Surprise—The AAUW Finds that More Girls than Boys in College is No Crisis
Crying "crisis" every time some social scientist notices some differences between groups is very popular nowadays. The implication is that equality should be the status quo and that differences must be the result of malign forces. (Admittedly, sometimes there are malign forces, e.g., Jim Crow laws.) Conservatives now indulge in America's favorite passtime of claiming victimhood and so worry about the "boy crisis" in American education. The logic of a "boy crisis" means that special attention must be paid to boys over girls. Naturally this logic threatens the perks and programs of entrenched victim groups.

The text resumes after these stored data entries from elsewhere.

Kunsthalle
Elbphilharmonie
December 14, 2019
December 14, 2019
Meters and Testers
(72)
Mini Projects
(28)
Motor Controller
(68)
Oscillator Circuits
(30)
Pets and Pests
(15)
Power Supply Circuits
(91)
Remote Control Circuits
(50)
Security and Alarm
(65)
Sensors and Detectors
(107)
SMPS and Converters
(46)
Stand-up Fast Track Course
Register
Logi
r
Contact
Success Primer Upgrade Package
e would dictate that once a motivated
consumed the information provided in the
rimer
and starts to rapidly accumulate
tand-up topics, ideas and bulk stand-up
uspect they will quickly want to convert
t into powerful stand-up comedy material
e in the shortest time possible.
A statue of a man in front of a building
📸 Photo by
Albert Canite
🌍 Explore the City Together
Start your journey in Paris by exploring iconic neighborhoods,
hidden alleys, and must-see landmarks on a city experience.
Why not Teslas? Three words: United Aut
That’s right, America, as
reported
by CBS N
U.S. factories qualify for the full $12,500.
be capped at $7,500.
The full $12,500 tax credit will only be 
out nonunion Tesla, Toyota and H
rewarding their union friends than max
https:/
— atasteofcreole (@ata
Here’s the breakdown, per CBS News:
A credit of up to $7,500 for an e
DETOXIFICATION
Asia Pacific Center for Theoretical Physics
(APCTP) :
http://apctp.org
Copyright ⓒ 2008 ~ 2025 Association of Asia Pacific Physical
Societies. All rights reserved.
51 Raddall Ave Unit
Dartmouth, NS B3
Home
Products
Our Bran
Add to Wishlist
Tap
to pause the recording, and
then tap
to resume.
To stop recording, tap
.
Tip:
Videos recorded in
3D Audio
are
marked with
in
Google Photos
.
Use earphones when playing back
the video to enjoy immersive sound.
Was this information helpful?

That being the case, is anyone shocked that the feminists at the American Association of University Women are promoting a "study" that purports to show that the "boy crisis" is a "myth?" Some researchers don't think it's a myth. And the Washinigton Post did not express any concern over how the study sponsored by an organization devoted to the interests of university women might have been skewed by conflicts of interest. At the end of its story on the AAUW report, the Post did note:
AAUW's study does show female students outperforming male students in some measures. Women have earned 57 percent of bachelor's degrees since 1982 and outperformed boys on high school grade-point averages. In 2005, male students had a GPA of 2.86 and girls, 3.09.
I will also mention that a friend of mine at a prominent university told me recently that he and his colleagues could fill all their graduate program slots with qualified women. However, women will refuse enter programs that have too few men, so his program has instituted affirmative action for men in order to attract women.
In any case, I don't believe that there is a "boy crisis" or a "girl crisis." The real victims are boys and girls who are stuck in our deteriorating government-funded educational system.
Whole Post article here.
Disclosure: As an undergraduate I entered the University of Virginia two years after it co-educated. From my point of view, the male/female ratio was far from optimum.